Introducing New Players to D&D

Are you needing to enlarge you D&D group, but don't have any experienced players? How do you introduce new players to the game?  Since we have two new people that we are introducing to our game sessions, I figured I would start a series featuring how we introduce the new players to Dungeons and Dragons.

So how do you introduce new players to their characters?  When we introduced the new players to our game, we let them take an existing character from the party.  Previously, we had too few players, so we had people playing multiple characters.  In our case we just had to explain what the existing character already had setup and it allowed us to not to over burden the new players with character creation and how to play them. By giving them pre-made characters to use in order to get a feel for the game mechanics it allows them to step into a game already in progress and have no down time for character creation due to time restraints. 

Since we are using D&D 4th Edition, characters created in Wizard's Character Builder have the advantage of the player character's powers being generated onto power cards.  These power cards give the low down on each power and ability, so a new player has all their reference in front of them and doesn't have to go scouring through the player's handbook to understand the power.  After explaining the power cards to the new players we tossed our new characters into the game to have a trial by fire.  This allows them to get a grasp for how the game plays, such as during combat, instead of just telling them how to do it.
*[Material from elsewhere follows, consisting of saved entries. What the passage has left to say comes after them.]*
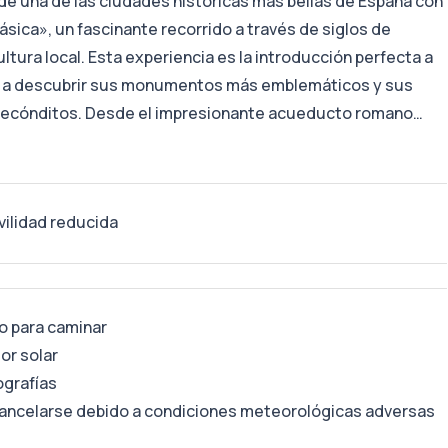
de una de las ciudades históricas más bellas de España con
sica», un fascinante recorrido a través de siglos de
ultura local. Esta experiencia es la introducción perfecta a
ará a descubrir sus monumentos más emblemáticos y sus
 recónditos. Desde el impresionante acueducto romano…
ilidad reducida
o para caminar
or solar
ografías
cancelarse debido a condiciones meteorológicas adversas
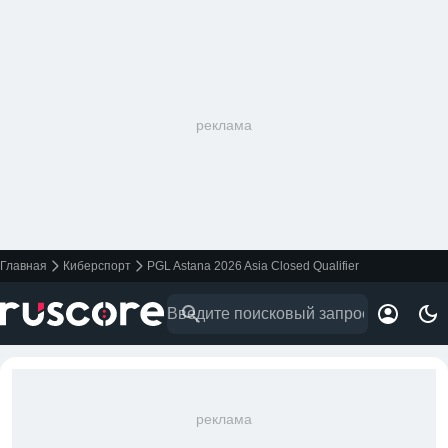
реклама
Главная
Киберспорт
PGL Astana 2026 Asia Closed Qualifier
реклама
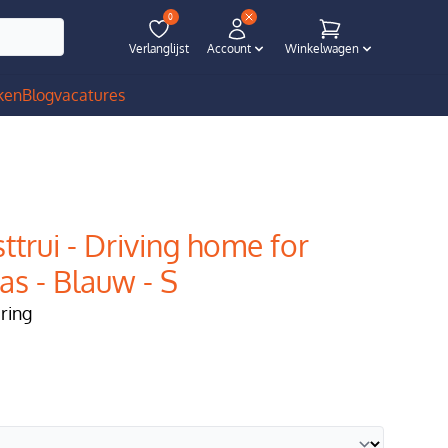
0
Verlanglijst
Account
Winkelwagen
ken
Blog
vacatures
ttrui - Driving home for
as - Blauw - S
ering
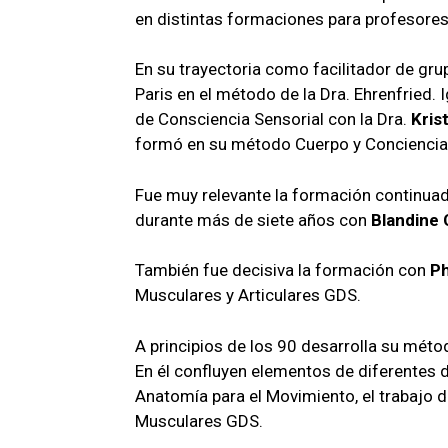
en distintas formaciones para profesores 
En su trayectoria como facilitador de gru
Paris en el método de la Dra. Ehrenfried.
de Consciencia Sensorial con la Dra.
Kris
formó en su método Cuerpo y Conciencia
Fue muy relevante la formación continuad
durante más de siete años con
Blandine 
También fue decisiva la formación con
Ph
Musculares y Articulares GDS.
A principios de los 90 desarrolla su mét
En él confluyen elementos de diferentes d
Anatomía para el Movimiento, el trabajo d
Musculares GDS.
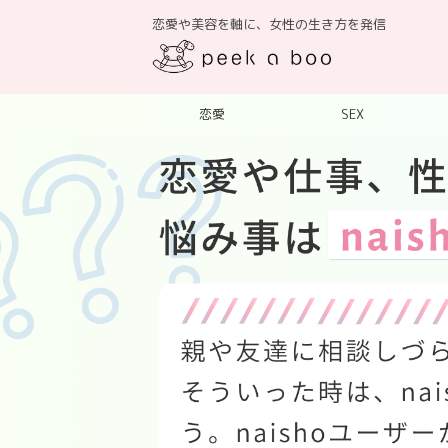
恋愛や美容を軸に、女性の生き方を発信
恋愛
SEX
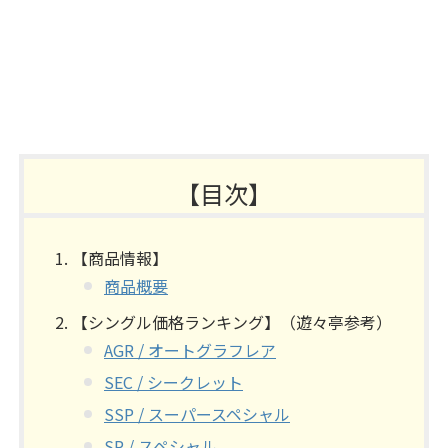
【目次】
【商品情報】
商品概要
【シングル価格ランキング】（遊々亭参考）
AGR / オートグラフレア
SEC / シークレット
SSP / スーパースペシャル
SP / スペシャル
Our newbies first combat encounter was the second to last encounter in Wizard's published adventure: Thunderspire Labyrinth.  Since this is a higher level encounter there were a lot of things that were thrown at the new players for their first time out.  This might have been a bit overwhelming at first, but it also gave them a chance to encounter and learn just about everything that could be used in combat such as, ranged casters, opportunity attacks, large creatures and attacks that require saves.  We also used readied actions and explained how they worked during the combat to our new players as it happened.  The only things that our new players did not experience was an actual trap.  Players still checked for them, but there were not any traps to set off on them.  This trial by fire might have been a bit much, but it allowed the new players to see things first hand and not have everything just verbalized for understanding.

Our group also moves a bit slower compared to other groups, which is also advantages to new players.  They are able to absorb more and have pauses for explanation of everything that is going on.  It also can keep things a bit more lighthearted for the first time player.  Some players feel overwhelmed and that they will be left behind compared to more experienced players and might not enjoy the session.  Be patience, willing to help your new players and also keep it fun so your new players will return for the next game! 

All in all our players' first experience playing went quite well, but could we have done more to make their first experience better?  The new players did not get to use any skill checks as it was a pure combat encounter.  They might also not have gotten to experience any deeper role-playing since our encounters end up being a very strategic and fighting focused event.  And while some people may think that role-playing is a side effect of D&D, it is also one of the key things that a player needs to experience in D&D.  Guess we will get to that in our next session.